Every entry below, from first to last, should be copied exactly.

START THE DATA

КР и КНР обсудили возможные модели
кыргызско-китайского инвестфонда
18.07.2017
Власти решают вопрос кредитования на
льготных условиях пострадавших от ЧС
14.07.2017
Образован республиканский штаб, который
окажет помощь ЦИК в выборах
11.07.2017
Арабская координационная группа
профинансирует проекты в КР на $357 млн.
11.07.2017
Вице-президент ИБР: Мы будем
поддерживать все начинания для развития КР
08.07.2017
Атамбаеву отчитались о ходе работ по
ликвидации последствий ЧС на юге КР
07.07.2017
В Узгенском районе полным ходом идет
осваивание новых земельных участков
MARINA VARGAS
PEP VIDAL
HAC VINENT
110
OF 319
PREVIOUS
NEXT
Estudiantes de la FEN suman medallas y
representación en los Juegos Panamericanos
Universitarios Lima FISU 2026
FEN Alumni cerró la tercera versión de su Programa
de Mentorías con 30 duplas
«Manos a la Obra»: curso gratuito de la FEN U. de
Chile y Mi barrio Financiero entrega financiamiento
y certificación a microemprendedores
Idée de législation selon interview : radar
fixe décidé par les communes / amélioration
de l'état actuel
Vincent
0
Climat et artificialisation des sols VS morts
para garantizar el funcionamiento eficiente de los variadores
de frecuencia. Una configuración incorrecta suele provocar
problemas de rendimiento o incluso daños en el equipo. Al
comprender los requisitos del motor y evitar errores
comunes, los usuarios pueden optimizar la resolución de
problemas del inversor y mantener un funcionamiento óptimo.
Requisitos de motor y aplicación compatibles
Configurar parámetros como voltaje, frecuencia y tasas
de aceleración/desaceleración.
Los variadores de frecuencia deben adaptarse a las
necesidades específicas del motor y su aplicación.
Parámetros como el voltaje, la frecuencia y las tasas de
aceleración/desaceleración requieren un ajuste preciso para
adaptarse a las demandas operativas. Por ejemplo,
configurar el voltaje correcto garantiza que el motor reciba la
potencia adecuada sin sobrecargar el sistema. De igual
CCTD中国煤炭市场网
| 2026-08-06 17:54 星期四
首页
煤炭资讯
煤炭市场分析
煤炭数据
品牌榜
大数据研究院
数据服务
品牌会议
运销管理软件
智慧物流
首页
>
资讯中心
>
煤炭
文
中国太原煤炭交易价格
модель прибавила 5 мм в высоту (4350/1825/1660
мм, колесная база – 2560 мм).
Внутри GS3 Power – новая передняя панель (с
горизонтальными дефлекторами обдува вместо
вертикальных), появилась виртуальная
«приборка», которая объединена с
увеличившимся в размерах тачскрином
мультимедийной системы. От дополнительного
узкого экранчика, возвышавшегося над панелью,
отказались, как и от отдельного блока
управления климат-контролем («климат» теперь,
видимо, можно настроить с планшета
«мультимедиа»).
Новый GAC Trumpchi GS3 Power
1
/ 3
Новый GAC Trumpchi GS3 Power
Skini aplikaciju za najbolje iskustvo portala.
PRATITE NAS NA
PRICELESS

END THE DATA

### EXERCISE SOLUTION
КР и КНР обсудили возможные модели
кыргызско-китайского инвестфонда
18.07.2017
Власти решают вопрос кредитования на
льготных условиях пострадавших от ЧС
14.07.2017
Образован республиканский штаб, который
окажет помощь ЦИК в выборах
11.07.2017
Арабская координационная группа
профинансирует проекты в КР на $357 млн.
11.07.2017
Вице-президент ИБР: Мы будем
поддерживать все начинания для развития КР
08.07.2017
Атамбаеву отчитались о ходе работ по
ликвидации последствий ЧС на юге КР
07.07.2017
В Узгенском районе полным ходом идет
осваивание новых земельных участков
MARINA VARGAS
PEP VIDAL
HAC VINENT
110
OF 319
PREVIOUS
NEXT
Estudiantes de la FEN suman medallas y
representación en los Juegos Panamericanos
Universitarios Lima FISU 2026
FEN Alumni cerró la tercera versión de su Programa
de Mentorías con 30 duplas
«Manos a la Obra»: curso gratuito de la FEN U. de
Chile y Mi barrio Financiero entrega financiamiento
y certificación a microemprendedores
Idée de législation selon interview : radar
fixe décidé par les communes / amélioration
de l'état actuel
Vincent
0
Climat et artificialisation des sols VS morts
para garantizar el funcionamiento eficiente de los variadores
de frecuencia. Una configuración incorrecta suele provocar
problemas de rendimiento o incluso daños en el equipo. Al
comprender los requisitos del motor y evitar errores
comunes, los usuarios pueden optimizar la resolución de
problemas del inversor y mantener un funcionamiento óptimo.
Requisitos de motor y aplicación compatibles
Configurar parámetros como voltaje, frecuencia y tasas
de aceleración/desaceleración.
Los variadores de frecuencia deben adaptarse a las
necesidades específicas del motor y su aplicación.
Parámetros como el voltaje, la frecuencia y las tasas de
aceleración/desaceleración requieren un ajuste preciso para
adaptarse a las demandas operativas. Por ejemplo,
configurar el voltaje correcto garantiza que el motor reciba la
potencia adecuada sin sobrecargar el sistema. De igual
CCTD中国煤炭市场网
| 2026-08-06 17:54 星期四
首页
煤炭资讯
煤炭市场分析
煤炭数据
品牌榜
大数据研究院
数据服务
品牌会议
运销管理软件
智慧物流
首页
>
资讯中心
>
煤炭
文
中国太原煤炭交易价格
модель прибавила 5 мм в высоту (4350/1825/1660
мм, колесная база – 2560 мм).
Внутри GS3 Power – новая передняя панель (с
горизонтальными дефлекторами обдува вместо
вертикальных), появилась виртуальная
«приборка», которая объединена с
увеличившимся в размерах тачскрином
мультимедийной системы. От дополнительного
узкого экранчика, возвышавшегося над панелью,
отказались, как и от отдельного блока
управления климат-контролем («климат» теперь,
видимо, можно настроить с планшета
«мультимедиа»).
Новый GAC Trumpchi GS3 Power
1
/ 3
Новый GAC Trumpchi GS3 Power
Skini aplikaciju za najbolje iskustvo portala.
PRATITE NAS NA
PRICELESS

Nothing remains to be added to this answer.